Et si le football français prenait la même direction que le volley-ball, le handball ou encore le championnat de France amateur ? À l'heure actuelle, la problématique est toujours sur la table alors que les instances planchent dans le même temps sur une reprise des compétitions au mois de juin. L'esprit contestataire s'élève. 


Des retours négatifs 


Dans une tribune au ​Monde datée du 21 avril, l'Union nationale des footballeurs professionnels (UNFP) appelle à l'arrêt définitif des compétitions sur le territoire tant que les conditions sanitaires ne seraient pas réunies. 


"Renonçons à une reprise du championnat dans ses conditions. (...) L'urgence économique ne doit pas prendre le pas sur l'impératif de santé publique".


Par ces mots, le vice-président de l'UNFP, Sylvain Kastendeuch, alerte les instances sur la nécessité de prendre en considération le caractère urgent de la situation au détriment d'une politique économique qui pourrait avoir des conséquences désastreuses à terme sur la santé des sportifs. 


Lors d'une consultation menée par l'UNFP, trois footballeurs sur quatre ont émis des réserves et des craintes concernant une éventuelle reprise.
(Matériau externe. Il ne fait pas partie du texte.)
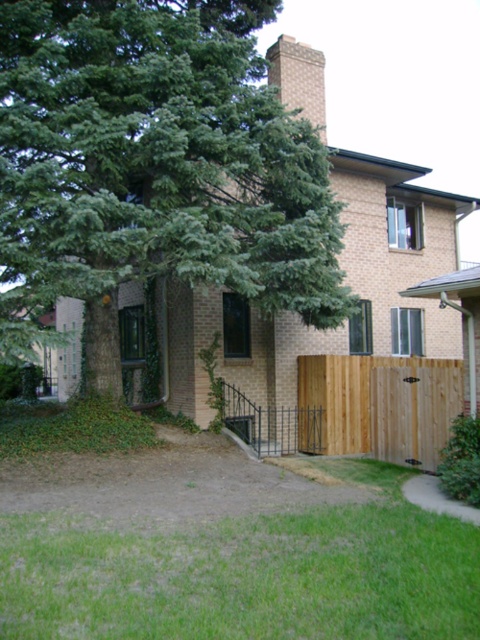 Based on the photo, you are a delivery person holding a package that requires a 5 meter clearance to safely pass between the green leafy tree at upper left and the brown wooden fence at lower right. Can you pass through this space without hitting the tree or the fence?

The distance between the green leafy tree at upper left and the brown wooden fence at lower right is 6.24 meters, which is more than the required 5 meter clearance. Therefore, you can safely pass through the space without hitting either the tree or the fence.

You are standing in front of the house and want to enter the yard through the gate. The green leafy tree at upper left and the brick chimney at upper center are in your line of sight. Which object is closer to the gate?

The green leafy tree at upper left is positioned on the left side of brick chimney at upper center. Since the gate is part of the fence near the front of the house, the green leafy tree at upper left would be closer to the gate than the brick chimney at upper center. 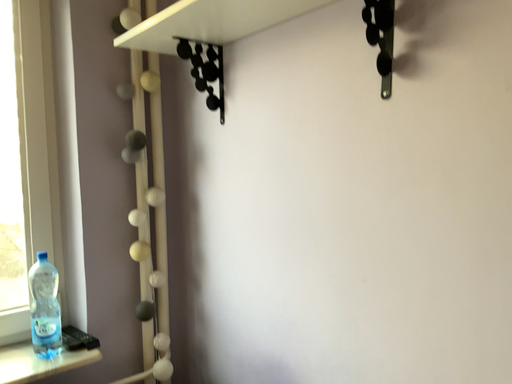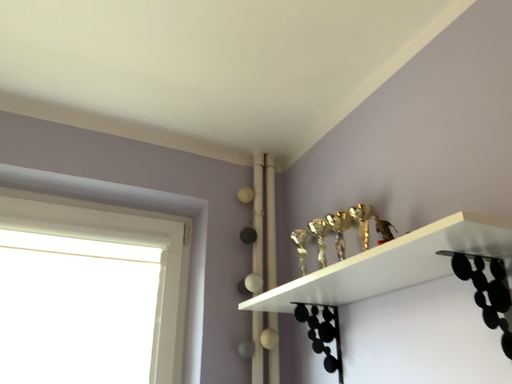 Question: How did the camera likely rotate when shooting the video?

Choices:
 (A) rotated left
 (B) rotated right

Answer: (A) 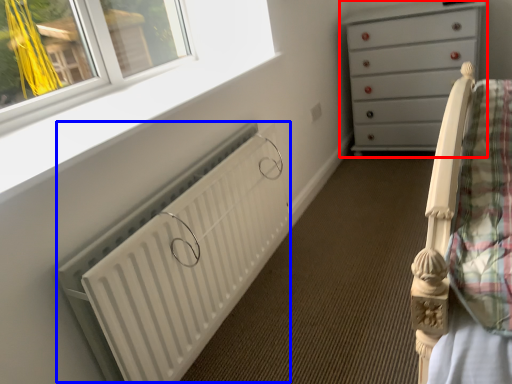 Question: Which point is further to the camera, chest of drawers (highlighted by a red box) or radiator (highlighted by a blue box)?

Choices:
 (A) chest of drawers
 (B) radiator

Answer: (A) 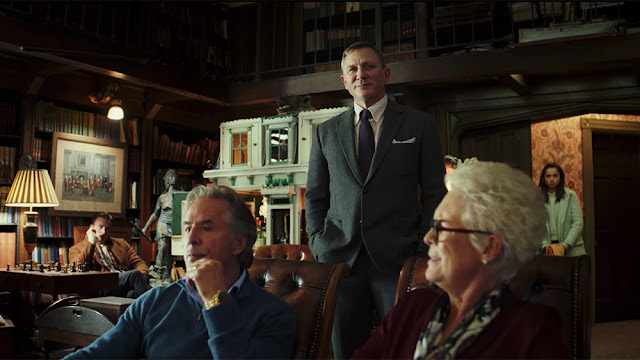 Where is `light`? Image resolution: width=640 pixels, height=360 pixels. light is located at coordinates (116, 113). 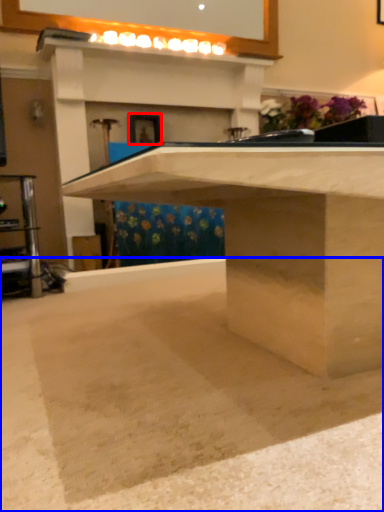 Question: Which point is further to the camera, picture frame (highlighted by a red box) or concrete (highlighted by a blue box)?

Choices:
 (A) picture frame
 (B) concrete

Answer: (A) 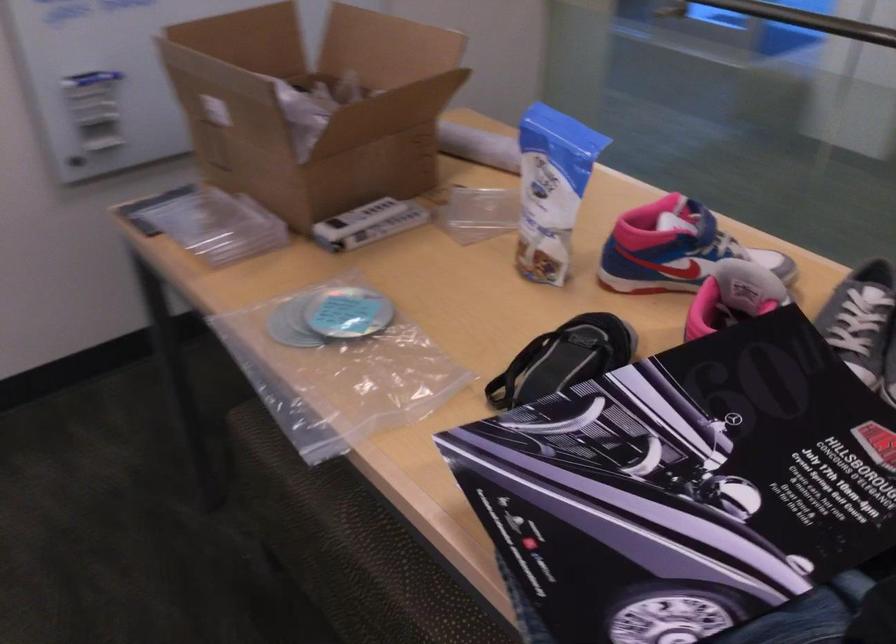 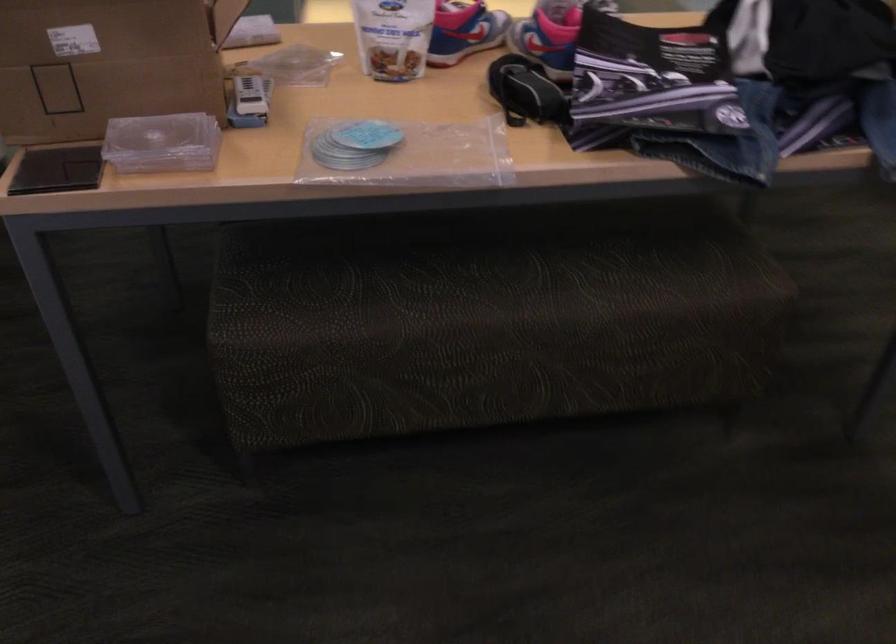 The point at (x=238, y=142) is marked in the first image. Where is the corresponding point in the second image?

(107, 62) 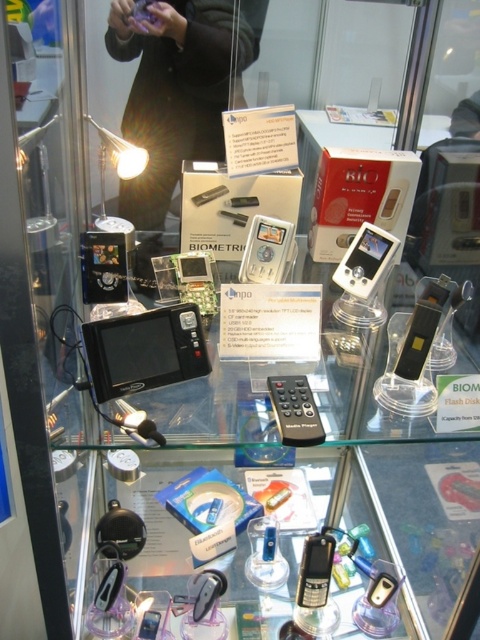 Is black plastic remote at center shorter than clear plastic phone at lower center?

Incorrect, black plastic remote at center's height does not fall short of clear plastic phone at lower center's.

The height and width of the screenshot is (640, 480). What do you see at coordinates (295, 410) in the screenshot?
I see `black plastic remote at center` at bounding box center [295, 410].

Between point (276, 385) and point (144, 620), which one is positioned behind?

The point (144, 620) is more distant.

Where is `black plastic remote at center`? black plastic remote at center is located at coordinates (295, 410).

Can you confirm if metallic black usb flash drive at center is wider than clear plastic phone at lower center?

Indeed, metallic black usb flash drive at center has a greater width compared to clear plastic phone at lower center.

Which is more to the right, metallic black usb flash drive at center or clear plastic phone at lower center?

metallic black usb flash drive at center is more to the right.

Locate an element on the screen. Image resolution: width=480 pixels, height=640 pixels. metallic black usb flash drive at center is located at coordinates (314, 570).

Locate an element on the screen. The width and height of the screenshot is (480, 640). metallic black usb flash drive at center is located at coordinates (314, 570).

The width and height of the screenshot is (480, 640). I want to click on black plastic usb flash drive at center, so click(x=422, y=326).

Can you confirm if black plastic usb flash drive at center is wider than metallic black usb flash drive at center?

Indeed, black plastic usb flash drive at center has a greater width compared to metallic black usb flash drive at center.

Based on the photo, who is more forward, (x=414, y=330) or (x=315, y=566)?

Point (x=414, y=330)

Find the location of a particular element. The image size is (480, 640). black plastic usb flash drive at center is located at coordinates click(x=422, y=326). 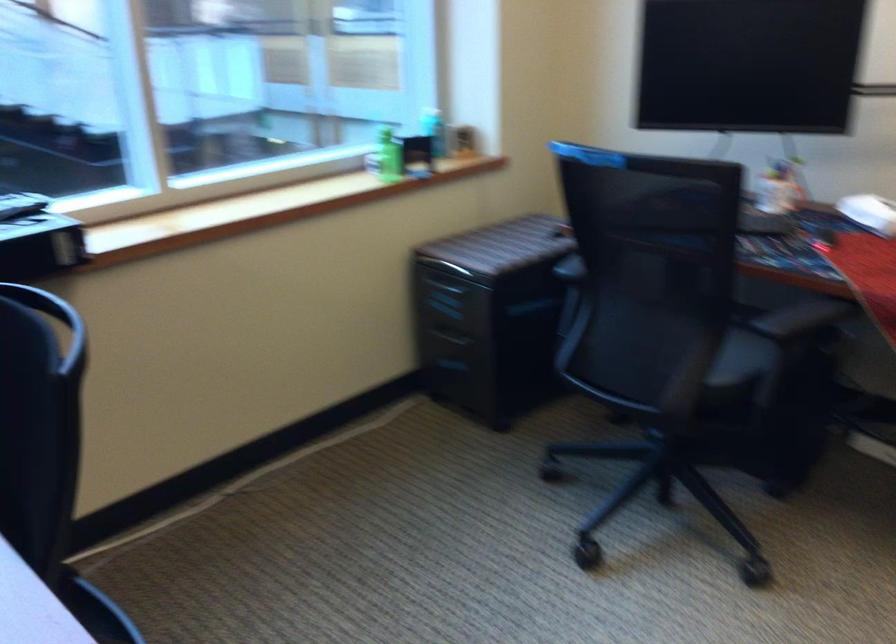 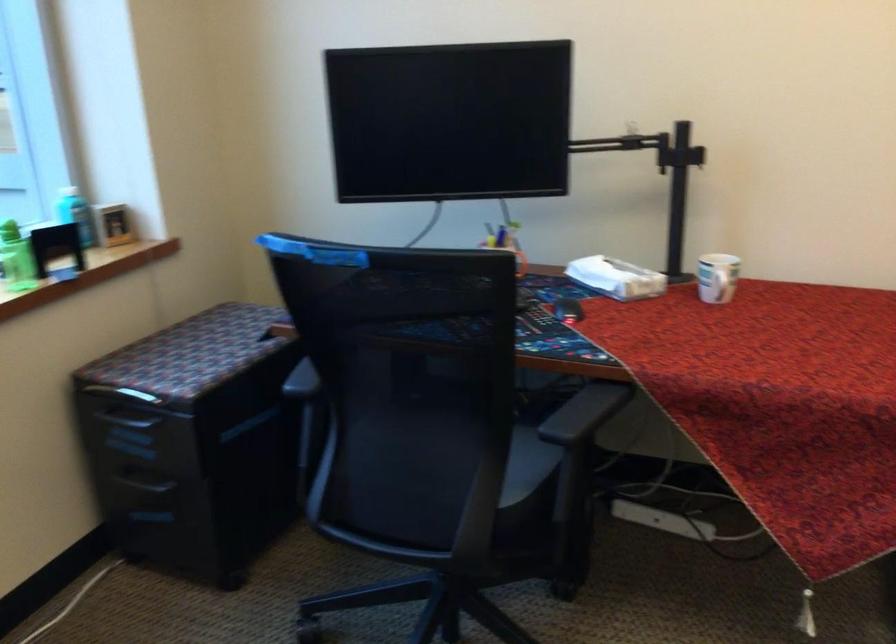 Where in the second image is the point corresponding to (814,232) from the first image?

(567, 308) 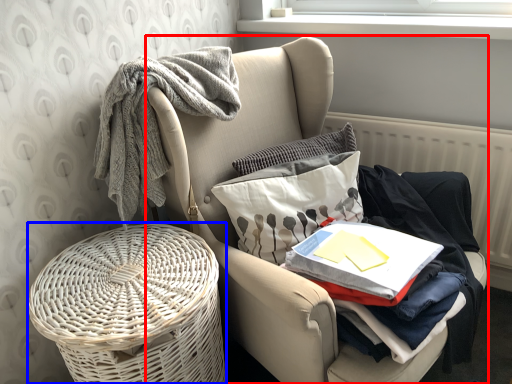 Question: Which of the following is the closest to the observer, chair (highlighted by a red box) or basket container (highlighted by a blue box)?

Choices:
 (A) chair
 (B) basket container

Answer: (A) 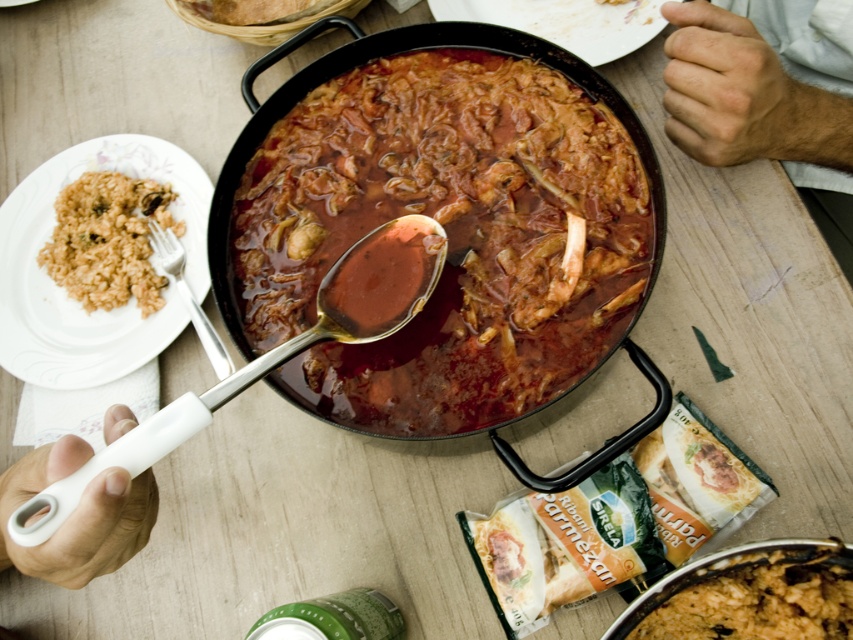 Question: Can you confirm if brown glossy stew at center is positioned above white plastic spoon at center?

Choices:
 (A) yes
 (B) no

Answer: (A)

Question: Which point appears closest to the camera in this image?

Choices:
 (A) (463, 317)
 (B) (120, 234)
 (C) (427, 227)
 (D) (670, 604)

Answer: (D)

Question: From the image, what is the correct spatial relationship of brown matte rice at lower right in relation to brown rice at upper left?

Choices:
 (A) above
 (B) below

Answer: (B)

Question: Is brown matte rice at upper left to the left of white plastic spoon at center from the viewer's perspective?

Choices:
 (A) no
 (B) yes

Answer: (B)

Question: Estimate the real-world distances between objects in this image. Which object is farther from the brown matte rice at upper left?

Choices:
 (A) white plastic spoon at center
 (B) brown glossy stew at center
 (C) brown matte rice at lower right

Answer: (C)

Question: Which point is closer to the camera?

Une étude qui corrèle une précédente consultation mise en ligne par le syndicat et dévoilée par le journal l'Equipe le 17 avril. 

En ligne de mire, les joueurs craignent un éventuel risque de blessure après une interruption de toute activité sportive depuis près de trois mois. Une inquiétude partagée par les entraîneurs qui échangent quotidiennement sur un groupe WhatsApp depuis le début du confinement. 


Récemment, Rudi Garcia avait souligné le danger de reprendre le Championnat au mois de juin tout en mettant en garde la Ligue de Football Professionnel sur la cadence extrême qui pourrait être imposée aux sportifs afin de clôturer au plus vite cet exercice avant la reprise du suivant le 23 août. 


Par ailleurs, à l'unanimité, les entraîneurs de​ Ligue 1 et de Ligue 2 ont estimé à trois semaines la durée d'un retour à l'entraînement avant la reprise des échéances pour éviter de fragiliser encore un peu plus des organismes déjà bien atténués.